Locked (git-crypt) clones can use plain `git worktree add`. Trivial
single-commit fixes may be committed directly on a clean `master`. Full
lifecycle: `~/.claude/rules/execution.md` §3.
To land a finished change from such a clone:
1. Commit on `master`. **The commit message is the audit trail** — this matters
more than the change itself:
- subject: what changed, specific ("ha-sofia: lower fan curve bias to -5")
- body: WHY, in plain words — paraphrase the user's actual request and any
reasoning ("Emil asked for quieter fans in the evening; curve was
overshooting after the 2026-06-08 redesign")
2. `git push forgejo master`. If rejected non-fast-forward: `git pull --rebase
forgejo master` and push again.
3. **Never use `[ci skip]`** as a non-admin — it hides the change from the
Slack audit feed; a no-op CI apply on a docs-only commit is harmless.
4. Leave the clone on clean `master` so auto-refresh keeps working.
5. Tell the user in plain language what happened. Stack changes are
auto-applied by CI — verify the live result with the user's read-only
kubectl before saying "it's live".
If a push to `master` is rejected by branch protection (user not on the
whitelist — e.g. new users before Viktor grants it), fall back to a
`<os-user>/<short-topic>` branch + PR with the user's own PAT
(`write:repository` suffices — verified 2026-06-10):
```bash
TOK=$(sed -E 's#https://[^:]+:([^@]+)@.*#\1#' ~/.git-credentials)
curl -X POST -H "Authorization: token $TOK" -H 'Content-Type: application/json' \
https://forgejo.viktorbarzin.me/api/v1/repos/viktor/infra/pulls \
-d '{"title":"<title>","head":"<os-user>/<short-topic>","base":"master","body":"<what + why>"}'
```
## Common Operations
- **Deploy new service**: Use `stacks/<existing-service>/` as template. Create stack, add DNS in tfvars, apply platform then service.
- **Fix crashed pods**: Run healthcheck first. Safe to delete evicted/failed pods and CrashLoopBackOff pods with >10 restarts.
- **OOMKilled**: Check `kubectl describe limitrange tier-defaults -n <ns>`. Increase `resources.limits.memory` in the stack's main.tf.
- **Add a secret**: `sops set secrets.sops.json '["key"]' '"value"'` then commit.
- **NFS exports**: Create dir on Proxmox host (`ssh root@192.168.1.127 "mkdir -p /srv/nfs/<service>"`), add to `/etc/exports`, run `exportfs -ra`.
## Automated Service Upgrades
- **Pipeline**: DIUN (detect) → n8n webhook (filter + rate limit) → HTTP POST → `claude-agent-service` (K8s) → `claude -p` (upgrade agent)

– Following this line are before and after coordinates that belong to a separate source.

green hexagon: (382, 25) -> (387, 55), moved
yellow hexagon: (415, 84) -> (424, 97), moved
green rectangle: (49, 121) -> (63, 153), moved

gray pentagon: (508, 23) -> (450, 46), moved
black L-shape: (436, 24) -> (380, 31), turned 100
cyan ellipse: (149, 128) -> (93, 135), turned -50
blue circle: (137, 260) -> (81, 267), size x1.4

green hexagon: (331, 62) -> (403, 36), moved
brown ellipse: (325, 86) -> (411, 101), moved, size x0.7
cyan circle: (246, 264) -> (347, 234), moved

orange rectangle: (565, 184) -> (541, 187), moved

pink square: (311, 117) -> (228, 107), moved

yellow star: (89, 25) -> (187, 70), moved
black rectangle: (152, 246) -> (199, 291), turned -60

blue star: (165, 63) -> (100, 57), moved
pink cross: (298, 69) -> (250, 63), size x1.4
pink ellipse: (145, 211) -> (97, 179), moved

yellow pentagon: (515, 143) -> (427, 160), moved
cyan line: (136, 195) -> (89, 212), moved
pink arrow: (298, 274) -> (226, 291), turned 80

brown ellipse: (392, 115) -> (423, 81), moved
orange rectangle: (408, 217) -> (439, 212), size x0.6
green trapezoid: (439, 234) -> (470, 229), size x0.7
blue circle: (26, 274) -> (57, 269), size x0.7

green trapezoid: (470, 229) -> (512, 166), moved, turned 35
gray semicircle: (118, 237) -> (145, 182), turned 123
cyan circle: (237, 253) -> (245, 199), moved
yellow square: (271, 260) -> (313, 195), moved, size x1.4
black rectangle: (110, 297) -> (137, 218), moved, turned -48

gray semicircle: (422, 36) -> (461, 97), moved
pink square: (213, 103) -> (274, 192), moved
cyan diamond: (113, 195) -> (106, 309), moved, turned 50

- **Agent**: `.claude/agents/service-upgrade.md` — analyzes changelogs, backs up DBs, bumps versions, verifies health, rolls back on failure
- **Config**: `.claude/reference/upgrade-config.json` — GitHub repo mappings, DB-backed services, skip patterns
- **Rate limit**: Max 5 upgrades per 6h DIUN scan cycle (configured in n8n workflow)

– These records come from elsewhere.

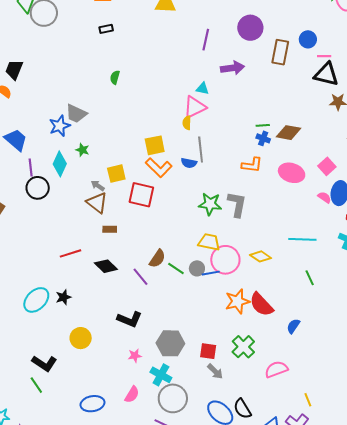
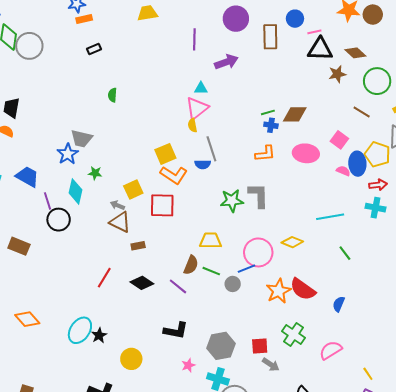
yellow trapezoid: (209, 242) -> (211, 241), moved
red line: (71, 253) -> (104, 278), turned -30
gray circle: (197, 268) -> (233, 284), moved
black star: (63, 297) -> (99, 335), moved

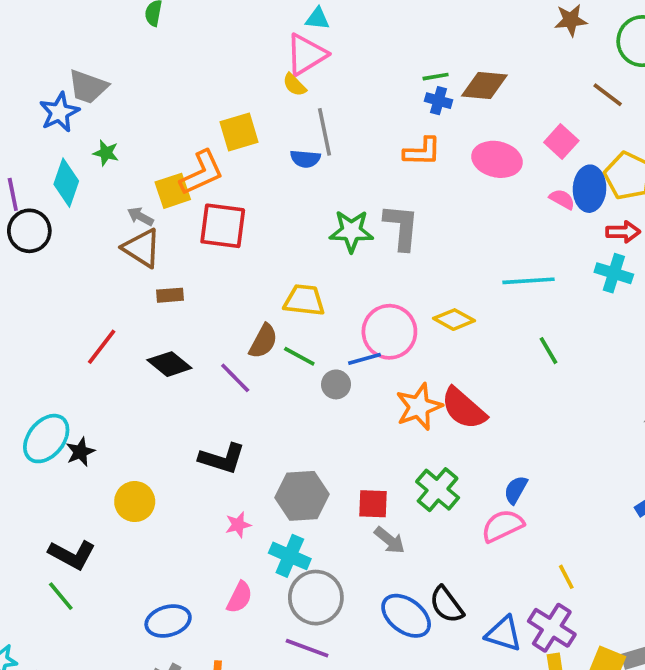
yellow semicircle: (193, 125) -> (294, 85), turned -40
orange L-shape: (174, 175) -> (202, 173), moved, turned -64
blue semicircle: (339, 304) -> (516, 490), moved

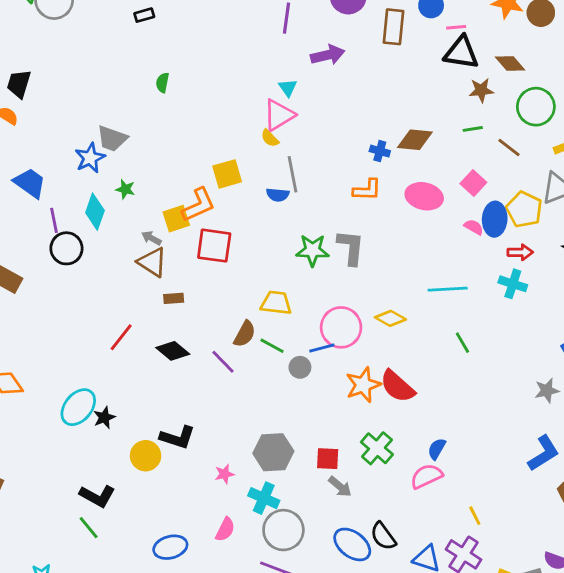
cyan triangle: (318, 19) -> (288, 88), turned 48
green line: (436, 77) -> (473, 129), moved
black L-shape: (222, 458) -> (178, 437), moved

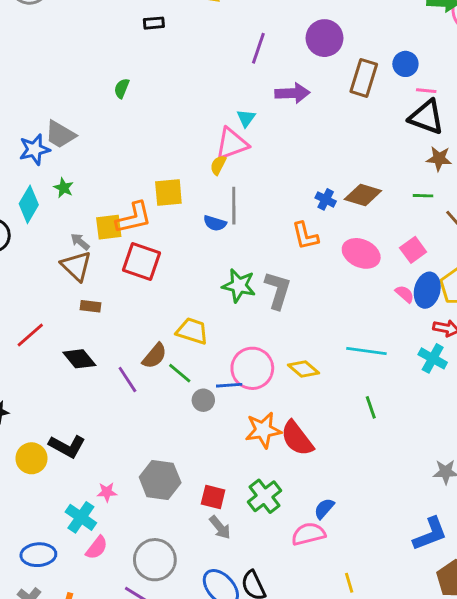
black rectangle: (144, 15) -> (154, 23), moved
yellow semicircle: (270, 138) -> (218, 165), turned 60
orange L-shape: (367, 190) -> (305, 236), turned 64
cyan cross: (264, 498) -> (81, 517), moved

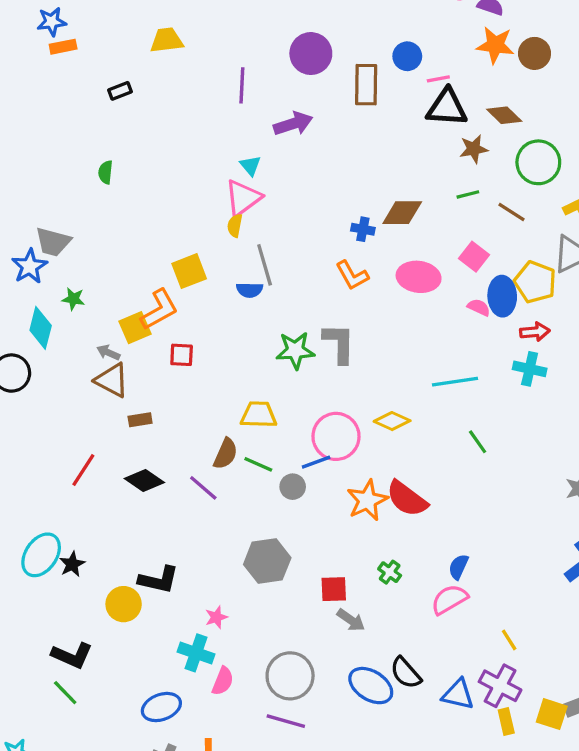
red square: (141, 262) -> (182, 355), size x0.6
gray hexagon: (160, 480) -> (267, 561), moved
green cross: (264, 496) -> (390, 572), size x0.6

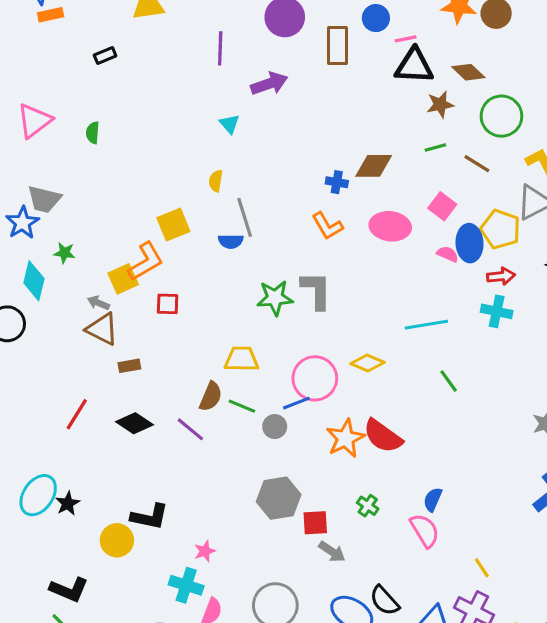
pink triangle: (243, 198) -> (34, 121), moved
gray hexagon: (267, 561) -> (279, 498), moved
pink semicircle: (449, 599) -> (425, 530), turned 90

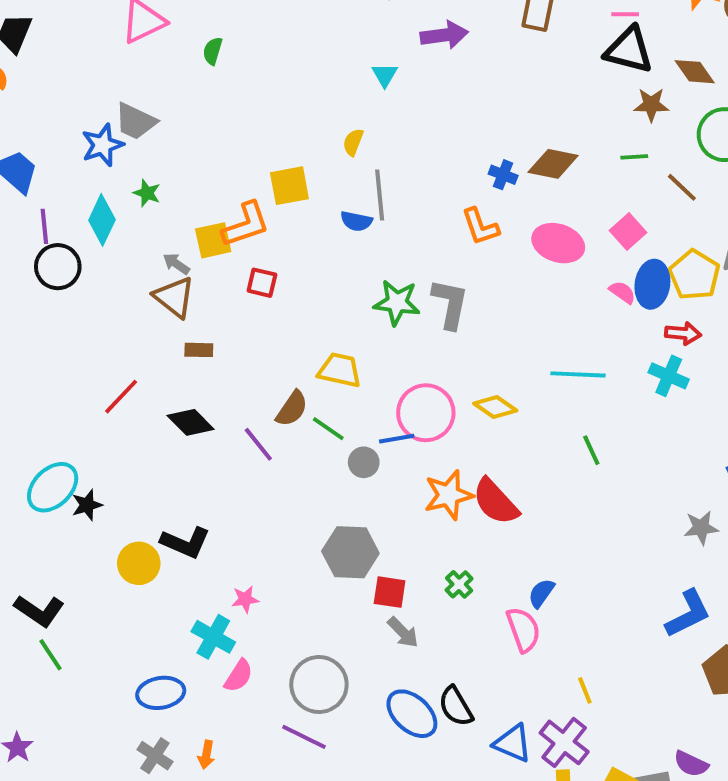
black L-shape: (69, 590) -> (39, 611), moved

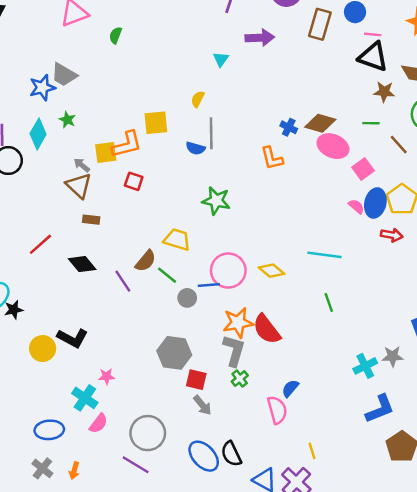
pink ellipse: (558, 243) -> (333, 146), moved
gray L-shape: (450, 304) -> (234, 350), moved
cyan cross: (669, 376) -> (365, 366), moved, turned 35

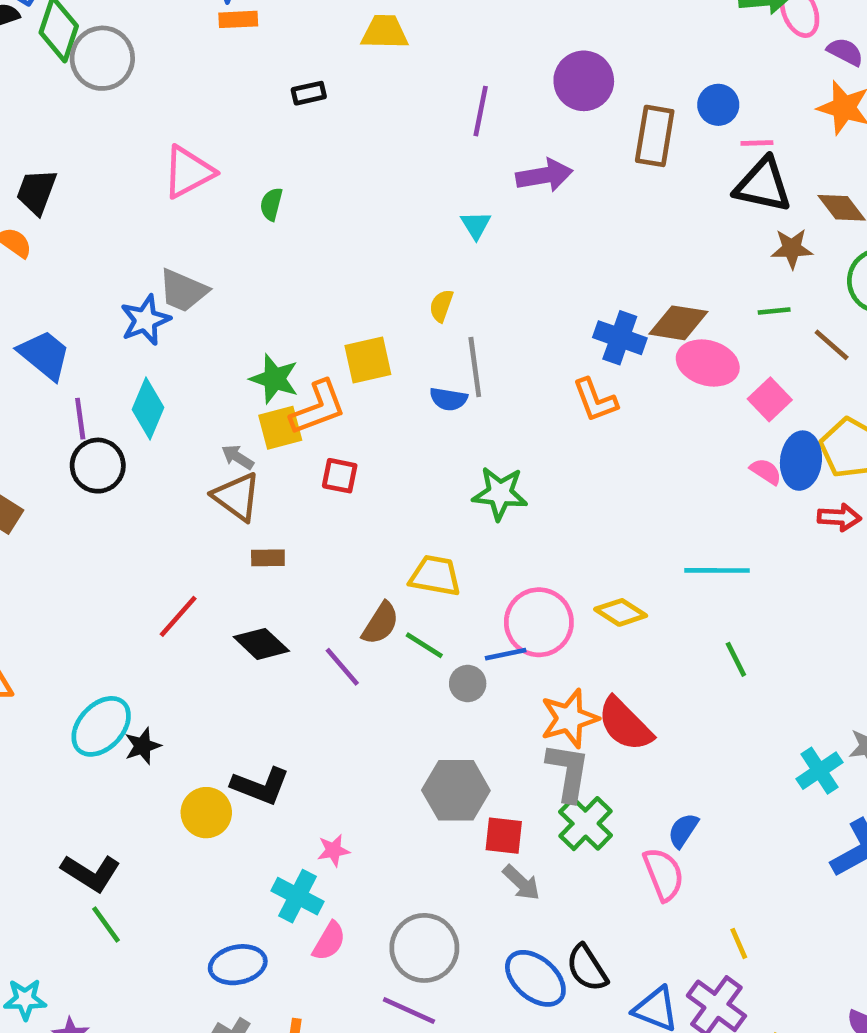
green star: (67, 120) -> (274, 379), moved, size x1.5
blue cross: (289, 127) -> (620, 338), size x1.5
green cross: (240, 379) -> (586, 824), size x1.6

- **Skipped**: databases, `:latest`, custom images (`viktorbarzin/*`), infrastructure images
- **Risk**: SAFE (2min verify) vs CAUTION (10min, DB backup, step through versions) based on changelog analysis
- **Docs**: `docs/architecture/automated-upgrades.md`
## Detailed Reference
See `.claude/reference/patterns.md` for: NFS volume code examples, iSCSI details, Kyverno governance tables, anti-AI scraping layers, Terragrunt architecture, node rebuild procedure, archived troubleshooting runbooks index.